Task | Restate word for word the lines of the records below, starting at the line that contains "Identify the location of Элина" and ending at the line that contains "The height and width of the screenshot is (2576, 624).", with both of those lines included and nothing else.

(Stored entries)
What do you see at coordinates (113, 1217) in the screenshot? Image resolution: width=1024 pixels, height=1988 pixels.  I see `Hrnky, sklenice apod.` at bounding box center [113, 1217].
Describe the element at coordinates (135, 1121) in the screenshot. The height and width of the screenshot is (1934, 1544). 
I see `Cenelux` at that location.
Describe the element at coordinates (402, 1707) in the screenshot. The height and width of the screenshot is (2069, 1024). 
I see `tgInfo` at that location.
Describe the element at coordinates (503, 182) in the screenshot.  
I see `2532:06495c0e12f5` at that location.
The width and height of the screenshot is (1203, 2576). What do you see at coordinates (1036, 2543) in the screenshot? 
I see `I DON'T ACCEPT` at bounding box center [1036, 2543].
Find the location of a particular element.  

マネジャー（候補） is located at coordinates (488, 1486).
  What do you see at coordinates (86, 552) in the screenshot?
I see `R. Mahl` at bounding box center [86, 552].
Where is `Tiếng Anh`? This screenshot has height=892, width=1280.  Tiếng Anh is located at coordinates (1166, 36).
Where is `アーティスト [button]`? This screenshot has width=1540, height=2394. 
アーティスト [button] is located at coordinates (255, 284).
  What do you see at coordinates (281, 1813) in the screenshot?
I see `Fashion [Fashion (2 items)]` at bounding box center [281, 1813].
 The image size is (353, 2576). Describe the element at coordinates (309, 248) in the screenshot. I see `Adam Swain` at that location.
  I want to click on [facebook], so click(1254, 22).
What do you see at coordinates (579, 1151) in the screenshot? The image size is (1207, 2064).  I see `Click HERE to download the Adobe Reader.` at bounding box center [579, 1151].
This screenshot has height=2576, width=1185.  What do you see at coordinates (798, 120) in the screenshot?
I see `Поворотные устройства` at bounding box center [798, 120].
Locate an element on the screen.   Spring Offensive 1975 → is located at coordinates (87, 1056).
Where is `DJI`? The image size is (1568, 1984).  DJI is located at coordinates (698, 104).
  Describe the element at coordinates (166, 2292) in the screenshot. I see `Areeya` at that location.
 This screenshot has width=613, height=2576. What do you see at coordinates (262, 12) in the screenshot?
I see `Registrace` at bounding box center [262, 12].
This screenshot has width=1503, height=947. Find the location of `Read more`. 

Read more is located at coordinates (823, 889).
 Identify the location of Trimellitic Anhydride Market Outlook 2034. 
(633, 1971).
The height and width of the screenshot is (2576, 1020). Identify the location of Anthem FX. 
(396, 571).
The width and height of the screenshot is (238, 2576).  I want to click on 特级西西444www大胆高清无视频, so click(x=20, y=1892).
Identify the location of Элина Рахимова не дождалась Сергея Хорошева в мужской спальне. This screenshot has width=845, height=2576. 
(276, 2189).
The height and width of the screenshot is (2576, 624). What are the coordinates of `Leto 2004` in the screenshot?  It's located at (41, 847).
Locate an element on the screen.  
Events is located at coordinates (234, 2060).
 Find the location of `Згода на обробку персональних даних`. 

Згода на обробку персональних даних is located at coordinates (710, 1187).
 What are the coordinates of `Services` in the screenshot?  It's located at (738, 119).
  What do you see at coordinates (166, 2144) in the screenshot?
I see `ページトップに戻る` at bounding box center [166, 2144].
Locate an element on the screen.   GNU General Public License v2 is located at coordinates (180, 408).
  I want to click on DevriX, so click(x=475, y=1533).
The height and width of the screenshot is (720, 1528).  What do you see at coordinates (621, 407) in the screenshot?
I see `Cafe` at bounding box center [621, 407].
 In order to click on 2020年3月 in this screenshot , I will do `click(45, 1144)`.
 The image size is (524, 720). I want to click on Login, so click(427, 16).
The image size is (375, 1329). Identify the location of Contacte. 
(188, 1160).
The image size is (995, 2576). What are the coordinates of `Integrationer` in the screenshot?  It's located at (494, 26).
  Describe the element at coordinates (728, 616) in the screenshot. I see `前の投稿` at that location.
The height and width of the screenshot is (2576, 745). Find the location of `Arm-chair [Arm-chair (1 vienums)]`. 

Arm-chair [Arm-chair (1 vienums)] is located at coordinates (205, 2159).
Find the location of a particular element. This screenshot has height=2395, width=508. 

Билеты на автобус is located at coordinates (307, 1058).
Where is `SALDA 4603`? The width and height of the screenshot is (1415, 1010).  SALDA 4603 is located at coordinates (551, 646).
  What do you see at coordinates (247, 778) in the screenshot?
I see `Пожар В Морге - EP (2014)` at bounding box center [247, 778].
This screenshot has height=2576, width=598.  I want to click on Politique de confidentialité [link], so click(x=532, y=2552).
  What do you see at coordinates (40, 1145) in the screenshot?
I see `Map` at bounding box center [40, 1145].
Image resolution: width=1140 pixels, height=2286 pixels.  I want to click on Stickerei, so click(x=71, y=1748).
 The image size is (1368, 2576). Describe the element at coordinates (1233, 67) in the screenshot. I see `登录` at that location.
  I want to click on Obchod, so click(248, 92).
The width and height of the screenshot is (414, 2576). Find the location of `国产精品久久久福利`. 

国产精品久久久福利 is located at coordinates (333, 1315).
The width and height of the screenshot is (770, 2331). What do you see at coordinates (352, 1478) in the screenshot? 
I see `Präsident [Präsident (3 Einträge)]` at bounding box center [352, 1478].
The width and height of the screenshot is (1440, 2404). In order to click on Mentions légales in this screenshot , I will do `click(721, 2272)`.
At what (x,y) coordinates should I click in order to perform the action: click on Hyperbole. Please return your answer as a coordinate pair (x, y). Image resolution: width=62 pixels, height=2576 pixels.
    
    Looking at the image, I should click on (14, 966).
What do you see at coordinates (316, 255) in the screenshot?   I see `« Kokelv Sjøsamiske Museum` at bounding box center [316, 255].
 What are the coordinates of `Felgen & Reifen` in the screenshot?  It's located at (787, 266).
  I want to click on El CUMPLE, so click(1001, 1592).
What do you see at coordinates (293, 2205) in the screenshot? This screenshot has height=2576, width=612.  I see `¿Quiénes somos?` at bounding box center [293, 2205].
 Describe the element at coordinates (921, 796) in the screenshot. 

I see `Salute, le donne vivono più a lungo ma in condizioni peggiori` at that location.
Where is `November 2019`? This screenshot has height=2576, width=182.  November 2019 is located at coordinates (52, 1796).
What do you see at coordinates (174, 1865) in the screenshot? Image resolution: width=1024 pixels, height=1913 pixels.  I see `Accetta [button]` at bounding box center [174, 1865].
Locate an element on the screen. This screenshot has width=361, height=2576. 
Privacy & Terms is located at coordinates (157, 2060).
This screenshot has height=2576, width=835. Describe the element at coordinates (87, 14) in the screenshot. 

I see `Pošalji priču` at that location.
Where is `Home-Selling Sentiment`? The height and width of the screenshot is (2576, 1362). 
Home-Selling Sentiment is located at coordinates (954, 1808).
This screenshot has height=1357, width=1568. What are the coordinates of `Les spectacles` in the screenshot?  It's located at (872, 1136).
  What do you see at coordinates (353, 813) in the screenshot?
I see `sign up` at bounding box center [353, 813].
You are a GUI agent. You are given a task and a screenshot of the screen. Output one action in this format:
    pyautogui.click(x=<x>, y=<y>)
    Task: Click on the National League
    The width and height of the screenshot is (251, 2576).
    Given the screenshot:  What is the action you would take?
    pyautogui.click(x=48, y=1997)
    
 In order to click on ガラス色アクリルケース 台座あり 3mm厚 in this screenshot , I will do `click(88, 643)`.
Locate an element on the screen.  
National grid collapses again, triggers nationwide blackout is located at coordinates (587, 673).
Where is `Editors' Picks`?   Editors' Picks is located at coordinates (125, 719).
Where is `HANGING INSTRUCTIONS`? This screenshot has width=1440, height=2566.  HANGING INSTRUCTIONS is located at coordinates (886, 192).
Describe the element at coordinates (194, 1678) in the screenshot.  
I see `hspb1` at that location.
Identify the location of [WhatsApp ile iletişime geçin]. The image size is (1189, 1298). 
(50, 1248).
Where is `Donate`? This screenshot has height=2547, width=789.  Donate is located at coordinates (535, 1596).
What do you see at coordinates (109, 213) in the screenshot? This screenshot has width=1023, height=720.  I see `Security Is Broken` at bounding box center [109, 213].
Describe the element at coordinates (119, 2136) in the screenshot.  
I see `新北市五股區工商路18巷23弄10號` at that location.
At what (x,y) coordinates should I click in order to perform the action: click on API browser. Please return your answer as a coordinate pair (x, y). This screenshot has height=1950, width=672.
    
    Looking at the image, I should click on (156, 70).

Answer to this exercise |
Identify the location of Элина Рахимова не дождалась Сергея Хорошева в мужской спальне. This screenshot has width=845, height=2576. 
(276, 2189).
The height and width of the screenshot is (2576, 624). What are the coordinates of `Leto 2004` in the screenshot?  It's located at (41, 847).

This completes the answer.